Summary: Sermon about historical characters that we should look too as guides to our own walk with Christ.
Heb 12:1 NKJV Therefore we also, since we are surrounded by so great a cloud of witnesses, let us lay aside every weight, and the sin which so easily ensnares us, and let us run with endurance the race that is set before us,
I have witnessed and even (when much younger) was a participant in foot races. I note that when one runs a marathon it would be nice to be able to carry at least a couple of energy bars and maybe a couple of bottles of water. However the extra weight would act against the runner, not to mention the slapping of the pack on your back or legs. Likewise, when we run the race of life things that we hold dear as men and women, can weigh us down and make it difficult for us to live Christ like lives.
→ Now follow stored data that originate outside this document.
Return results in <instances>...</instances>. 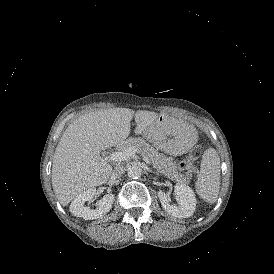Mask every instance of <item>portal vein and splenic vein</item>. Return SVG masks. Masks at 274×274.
I'll return each instance as SVG.
<instances>
[{
  "label": "portal vein and splenic vein",
  "mask_w": 274,
  "mask_h": 274,
  "mask_svg": "<svg viewBox=\"0 0 274 274\" xmlns=\"http://www.w3.org/2000/svg\"><path fill=\"white\" fill-rule=\"evenodd\" d=\"M135 154V149L132 147H127L119 151H113L111 154H109L105 159H101L102 162L108 163V162H120L127 160L129 157L133 156ZM144 161L146 164L150 165V160L144 156Z\"/></svg>",
  "instance_id": "1"
}]
</instances>
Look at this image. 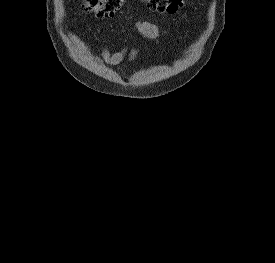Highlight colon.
Instances as JSON below:
<instances>
[{
    "label": "colon",
    "instance_id": "obj_1",
    "mask_svg": "<svg viewBox=\"0 0 275 263\" xmlns=\"http://www.w3.org/2000/svg\"><path fill=\"white\" fill-rule=\"evenodd\" d=\"M126 0H82L86 12L98 17H109L117 13ZM147 7L156 12L175 13L184 6V0H143Z\"/></svg>",
    "mask_w": 275,
    "mask_h": 263
}]
</instances>
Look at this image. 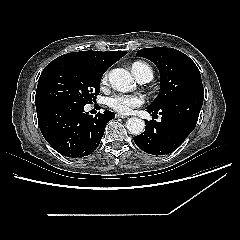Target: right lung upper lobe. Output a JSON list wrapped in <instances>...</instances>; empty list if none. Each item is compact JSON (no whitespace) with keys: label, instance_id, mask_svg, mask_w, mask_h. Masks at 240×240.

Well in Hebrews 11 we learn about a whole lot of folks who also ran the race of faith, and we are told that they are the ones we are to look at when we run that race. That although we are to keep our eyes on our Lord, Jesus Christ as he tells us in verse 2, we also need to remember the history as put forth by these heroes of the faith. The truth is that we have even more people than those to look to, we also have 2,000 + years of men and women to look to and to study. The life of faith is not a sprint, it is a marathon and one that takes a lot of perseverance and faith. These are the folks that are the model for us to follow, for they gave all that they were to further the Kingdom of God.
You know that every Memorial Day, and Veterans Day we remember those who have been the heroes of our nation, many of whom gave their lives to insure our freedom. This list in Hebrews is the same kind of list of heroes, only these are the ones who set up the Kingdom that Jesus became the final hero of.
Let us therefore look to this list of ancient heroes, as well as to Jesus for our example, our model, of living the Christian life. Our history, the history of the Church is replete with those who were willing to give up their lives to serve the Lord. We don't have a lot of stories of those who came after the Apostles, but we do have some. There is the story of Polycarp, Bishop of Smyrna, was offered release if he would renounce Christ. His reply to the Proconsul was: "Eighty and six years have I served him, and he never once wronged me; how then shall I blaspheme my King, Who hath saved me?" At the stake to which he was only tied, but not nailed as usual, as he assured them he should stand immovable, the flames, on their kindling the fagots, encircled his body, like an arch, without touching him; and the executioner, on seeing this, was ordered to pierce him with a sword, when so great a quantity of blood flowed out as extinguished the fire. But his body, at the instigation of the enemies of the Gospel, especially Jews, was ordered to be consumed in the pile, and the request of his friends, who wished to give it Christian burial, rejected. They nevertheless collected his bones and as much of his remains as possible, and caused them to be decently interred. This was in the persecution under Marcus Aurelius sometime after AD 161 when he became emperor.
The next set of persecutions were: The persecutions now extending to Africa, many were martyred in that quarter of the globe; the most particular of whom we shall mention. Perpetua, a married lady, of about twenty-two years. Those who suffered with her were, Felicitas, a married lady, big with child at the time of her being apprehended, and Revocatus, catechumen of Carthage, and a slave. The names of the other prisoners, destined to suffer upon this occasion, were Saturninus, Secundulus, and Satur.
On the day appointed for their execution, they were led to the amphitheater. Satur, Saturninus, and Revocatus were ordered to run the gauntlet between the hunters, or such as had the care of the wild beasts. The hunters being drawn up in two ranks, they ran between, and were severely lashed as they passed. Felicitas and Perpetua were stripped, in order to be thrown to a mad bull, which made his first attack upon Perpetua, and stunned her; he then darted at Felicitas, and gored her dreadfully; but not killing them, the executioner did that office with a sword. Revocatus and Satur were destroyed by wild beasts; Saturninus was beheaded; and Secundulus died in prison. These executions were in 205, on the eighth day of March.